Just last week, the National Regional Housing Summit in Canberra put solutions to support the region's burgeoning communities under the microscope.
Master Builders Australia (MBA) chief executive Denita Wawn said all levels of government need to work together to remove the biggest roadblocks to regional growth - zoning, planning and integrated land use.
"As regional communities grow into bigger hubs of activity, the type of housing on offer needs to satisfy the needs of everyone in that community.
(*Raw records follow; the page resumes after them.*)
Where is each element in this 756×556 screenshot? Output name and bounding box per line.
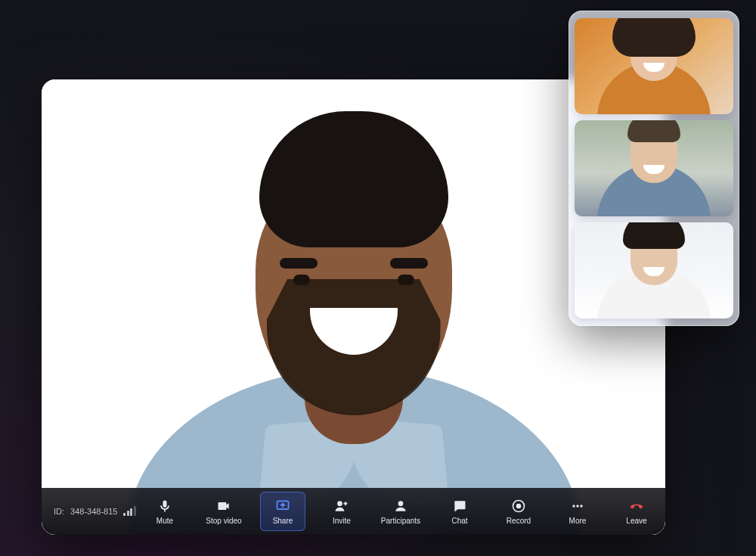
microphone-icon	[157, 499, 172, 514]
stop-video-button[interactable]: Stop video	[201, 492, 246, 531]
stop-video-label: Stop video	[206, 517, 241, 525]
leave-button[interactable]: Leave	[614, 492, 659, 531]
svg-point-4	[516, 503, 522, 508]
mute-label: Mute	[156, 517, 173, 525]
meeting-id-value: 348-348-815	[70, 507, 117, 516]
chat-icon	[452, 499, 467, 514]
participant-thumbnail[interactable]	[575, 222, 733, 318]
add-person-icon	[334, 499, 349, 514]
more-button[interactable]: More	[555, 492, 600, 531]
hang-up-icon	[629, 499, 644, 514]
svg-point-5	[572, 505, 575, 507]
participants-button[interactable]: Participants	[378, 492, 423, 531]
camera-icon	[216, 499, 231, 514]
leave-label: Leave	[626, 517, 646, 525]
svg-point-7	[580, 505, 582, 507]
share-button[interactable]: Share	[260, 492, 305, 531]
svg-point-6	[576, 505, 578, 507]
svg-point-1	[337, 501, 342, 506]
more-label: More	[569, 517, 587, 525]
mute-button[interactable]: Mute	[142, 492, 187, 531]
avatar	[597, 62, 711, 114]
avatar	[597, 164, 711, 216]
toolbar-buttons: Mute Stop video Share Invite	[136, 492, 665, 531]
chat-button[interactable]: Chat	[437, 492, 482, 531]
invite-button[interactable]: Invite	[319, 492, 364, 531]
person-icon	[393, 499, 408, 514]
meeting-id-label: ID:	[54, 507, 64, 516]
share-screen-icon	[275, 499, 290, 514]
record-button[interactable]: Record	[496, 492, 541, 531]
share-label: Share	[273, 517, 293, 525]
meeting-id: ID: 348-348-815	[42, 507, 136, 516]
call-toolbar: ID: 348-348-815 Mute Stop video	[42, 488, 665, 535]
svg-point-2	[398, 501, 404, 506]
chat-label: Chat	[451, 517, 467, 525]
participant-thumbnails-panel	[569, 11, 739, 326]
record-label: Record	[507, 517, 531, 525]
main-speaker-avatar	[142, 111, 565, 535]
participants-label: Participants	[381, 517, 420, 525]
signal-strength-icon	[123, 507, 136, 516]
avatar	[597, 266, 711, 318]
participant-thumbnail[interactable]	[575, 120, 733, 216]
more-icon	[570, 499, 585, 514]
participant-thumbnail[interactable]	[575, 18, 733, 114]
invite-label: Invite	[333, 517, 351, 525]
record-icon	[511, 499, 526, 514]
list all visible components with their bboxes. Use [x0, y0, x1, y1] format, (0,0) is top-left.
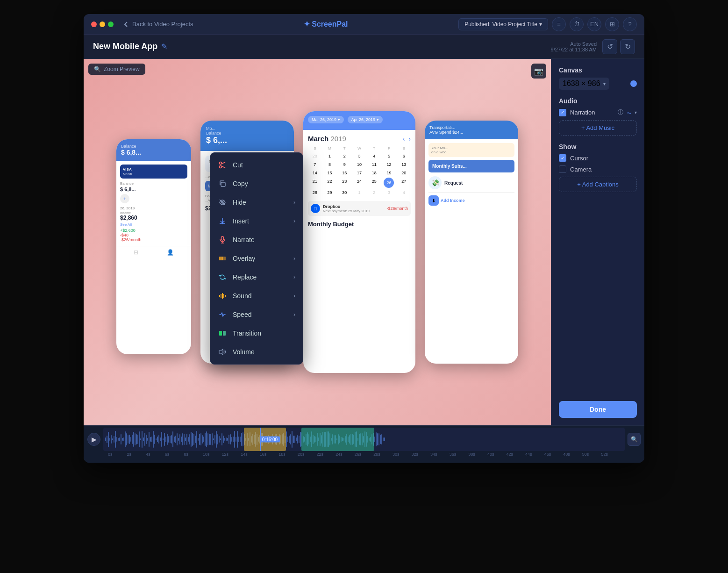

It's not always about building out but building up with appropriate infrastructure and services in place," she said.
"However, the industry's capacity needs to be bolstered in the regions to ensure supply can keep up with demand.
"Governments need to look at how we can ensure the regions are an attractive place for businesses to expand in to and workers to move to."
By 2036, couples without children and single occupants will account for almost half of all households in Lake Macquarie.
According to the council, that trend suggests a demand for smaller dwellings, despite its housing supply being "heavily biased" towards detached dwellings at 84 per cent.
"Lake Macquarie needs to increase the diversity and choice in the types of housing available to ensure housing supply caters for the needs of changing demographics into the future, and ensures we have affordable housing options," a report to councillors for tonight's meeting said.
Last year, the council got a letter from Minister for Planning and Public Spaces Paul Scully urging it to look at its policy settings to see how it could grow the number of homes in the city.
Changes to Lake Macquarie's controls stem from its overarching Housing Strategy, which is consistent with the state government's focus on a more flexible planning system designed to combat the housing crisis.
As part of that strategy, the council did research into the housing market, livability and affordability to understand the city's housing needs.
It found a demand for infill housing and increased housing diversity close to jobs and services.
The council's proposal would allow for smaller homes, which it argues will offer more choice and improve affordability.
In medium density residential zones and some business zones close to CBDs, the current ten metre height limit would be raised to enable three-storey developments.
While in Charlestown, Windale and Toronto it could allow four to five-storey residential builds.
The changes would permit dual occupancies in some areas and make exceptions to minimum lot sizes for some developments to allow subdivision supported by 'sound design' below 200 square metres.
Boundaries of some medium density residential zones would be expanded to "better support town centres in a sensitive, practical way".
It would also allow for attached dwellings, multi-dwelling housing and flats in low density residential zones.
The plans went on public exhibition in 2021 and received 304 submissions, 241 of which opposed the proposal or elements of it.
Locals raised a number of issues, including the need for infrastructure to support development, concerns about the height of buildings and changes to the character of a suburb as well as an increase in traffic and need for public transport.
The council will vote on the proposal at tonight's meeting.